- EXERCISE -
Write out each record exactly as it stands. No pictures belong in the copy.

[Dataset entries]
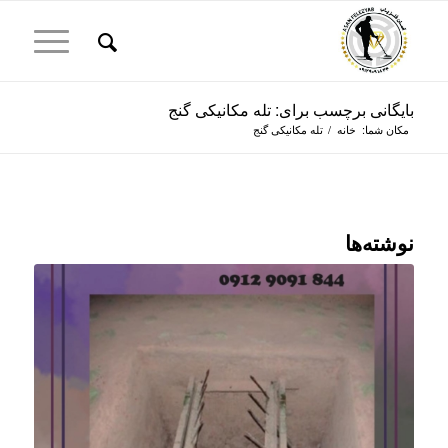
بایگانی برچسب برای: تله مکانیکی گنج
مکان شما:
خانه
/
تله مکانیکی گنج
نوشته‌ها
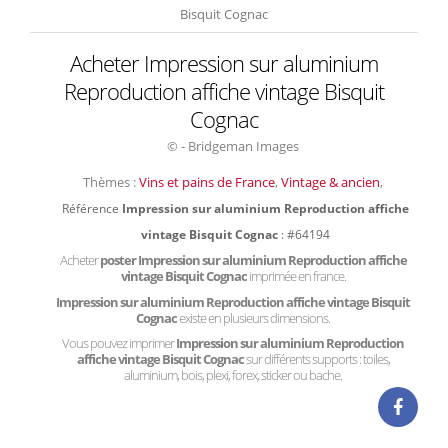
Bisquit Cognac
Acheter Impression sur aluminium
Reproduction affiche vintage Bisquit
Cognac
© - Bridgeman Images
Thèmes :
Vins et pains de France
,
Vintage & ancien
,
Référence
Impression sur aluminium Reproduction affiche
vintage Bisquit Cognac
: #64194
Acheter
poster Impression sur aluminium Reproduction affiche
vintage Bisquit Cognac
imprimée en france.
Impression sur aluminium Reproduction affiche vintage Bisquit
Cognac
existe en plusieurs dimensions.
Vous pouvez imprimer
Impression sur aluminium Reproduction
affiche vintage Bisquit Cognac
sur différents supports : toiles,
aluminium, bois, plexi, forex, sticker ou bache.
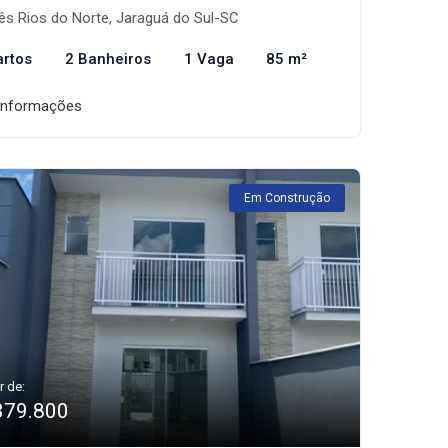
ês Rios do Norte, Jaraguá do Sul-SC
artos
2 Banheiros
1 Vaga
85 m²
informações
Em Construção
r de:
379.800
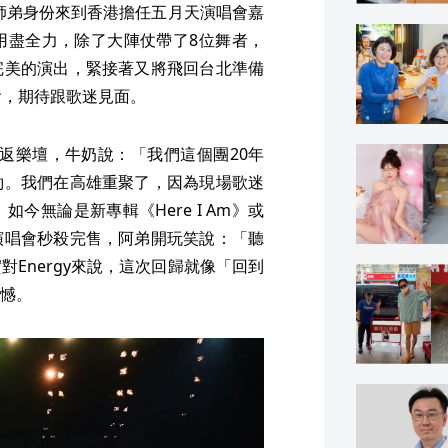
以師弟身份來到香港擔任五月天演唱會嘉
用盡全力，除了大陣仗帶了8位舞者，
完美的演出，緊接著又將飛回台北準備
會，期待跟歌迷見面。
年重返樂壇，牛奶說：「我們這個團20年
約。我們在高雄重聚了，因為現場歌迷
今無論是新專輯《Here I Am》或
演唱會秒殺完售，阿弟開玩笑說：「聽
Energy來說，這次回歸就像「回到
憾。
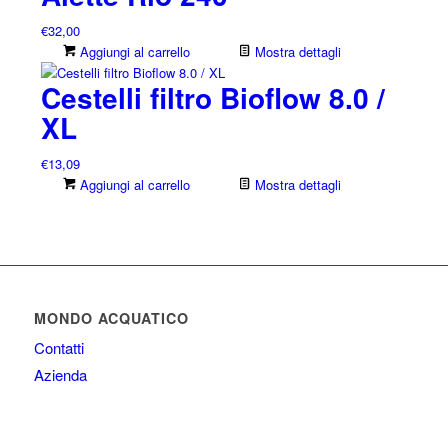
€
32,00
Aggiungi al carrello
Mostra dettagli
Cestelli filtro Bioflow 8.0 /
XL
€
13,09
Aggiungi al carrello
Mostra dettagli
MONDO ACQUATICO
Contatti
Azienda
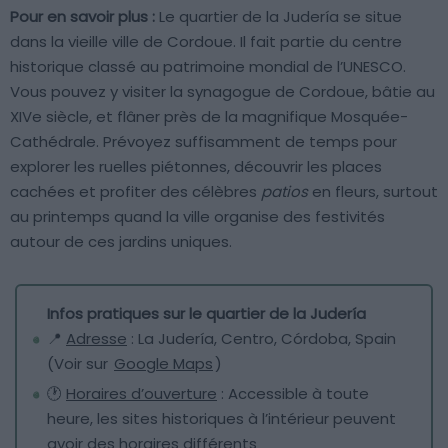
Pour en savoir plus :
Le quartier de la Judería se situe
dans la vieille ville de Cordoue. Il fait partie du centre
historique classé au patrimoine mondial de l’UNESCO.
Vous pouvez y visiter la synagogue de Cordoue, bâtie au
XIVe siècle, et flâner près de la magnifique Mosquée-
Cathédrale. Prévoyez suffisamment de temps pour
explorer les ruelles piétonnes, découvrir les places
cachées et profiter des célèbres
patios
en fleurs, surtout
au printemps quand la ville organise des festivités
autour de ces jardins uniques.
Infos pratiques sur le quartier de la Judería
📍
Adresse
: La Judería, Centro, Córdoba, Spain
(Voir sur
Google Maps
)
🕐
Horaires d’ouverture
: Accessible à toute
heure, les sites historiques à l’intérieur peuvent
avoir des horaires différents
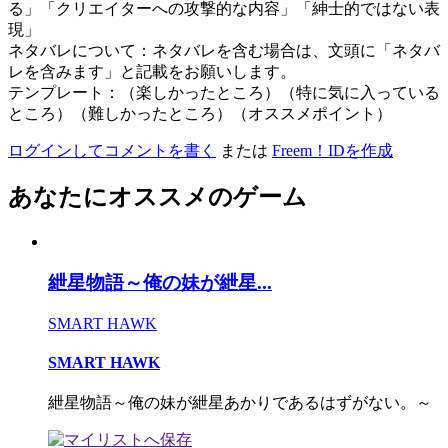
る」「クリエイターへの攻撃的な内容」「紳士的ではない表
現」
ネタバレについて：ネタバレを含む場合は、文頭に「ネタバ
レを含みます」と記載をお願いします。
テンプレート：（楽しかったところ）（特に気に入っている
ところ）（難しかったところ）（オススメポイント）
ログインしてコメントを書く
または
Freem！IDを作成
あなたにオススメのゲーム
紲星物語～俺の妹が紲星...
SMART HAWK
SMART HAWK
紲星物語～俺の妹が紲星あかりであるはずがない。～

- WRITTEN ANSWER -
بایگانی برچسب برای: تله مکانیکی گنج
مکان شما:
خانه
/
تله مکانیکی گنج
نوشته‌ها
Bisquit Cognac
Acheter Impression sur aluminium
Reproduction affiche vintage Bisquit
Cognac
© - Bridgeman Images
Thèmes :
Vins et pains de France
,
Vintage & ancien
,
Référence
Impression sur aluminium Reproduction affiche
vintage Bisquit Cognac
: #64194
Acheter
poster Impression sur aluminium Reproduction affiche
vintage Bisquit Cognac
imprimée en france.
Impression sur aluminium Reproduction affiche vintage Bisquit
Cognac
existe en plusieurs dimensions.
Vous pouvez imprimer
Impression sur aluminium Reproduction
affiche vintage Bisquit Cognac
sur différents supports : toiles,
aluminium, bois, plexi, forex, sticker ou bache.
ês Rios do Norte, Jaraguá do Sul-SC
artos
2 Banheiros
1 Vaga
85 m²
informações
Em Construção
r de:
379.800
以師弟身份來到香港擔任五月天演唱會嘉
用盡全力，除了大陣仗帶了8位舞者，
完美的演出，緊接著又將飛回台北準備
會，期待跟歌迷見面。
年重返樂壇，牛奶說：「我們這個團20年
約。我們在高雄重聚了，因為現場歌迷
今無論是新專輯《Here I Am》或
演唱會秒殺完售，阿弟開玩笑說：「聽
Energy來說，這次回歸就像「回到
憾。
€
32,00
Aggiungi al carrello
Mostra dettagli
Cestelli filtro Bioflow 8.0 /
XL
€
13,09
Aggiungi al carrello
Mostra dettagli
MONDO ACQUATICO
Contatti
Azienda
Pour en savoir plus :
Le quartier de la Judería se situe
dans la vieille ville de Cordoue. Il fait partie du centre
historique classé au patrimoine mondial de l’UNESCO.
Vous pouvez y visiter la synagogue de Cordoue, bâtie au
XIVe siècle, et flâner près de la magnifique Mosquée-
Cathédrale. Prévoyez suffisamment de temps pour
explorer les ruelles piétonnes, découvrir les places
cachées et profiter des célèbres
patios
en fleurs, surtout
au printemps quand la ville organise des festivités
autour de ces jardins uniques.
Infos pratiques sur le quartier de la Judería
📍
Adresse
: La Judería, Centro, Córdoba, Spain
(Voir sur
Google Maps
)
🕐
Horaires d’ouverture
: Accessible à toute
heure, les sites historiques à l’intérieur peuvent
avoir des horaires différents
る」「クリエイターへの攻撃的な内容」「紳士的ではない表
現」
ネタバレについて：ネタバレを含む場合は、文頭に「ネタバ
レを含みます」と記載をお願いします。
テンプレート：（楽しかったところ）（特に気に入っている
ところ）（難しかったところ）（オススメポイント）
ログインしてコメントを書く
または
Freem！IDを作成
あなたにオススメのゲーム
紲星物語～俺の妹が紲星...
SMART HAWK
SMART HAWK
紲星物語～俺の妹が紲星あかりであるはずがない。～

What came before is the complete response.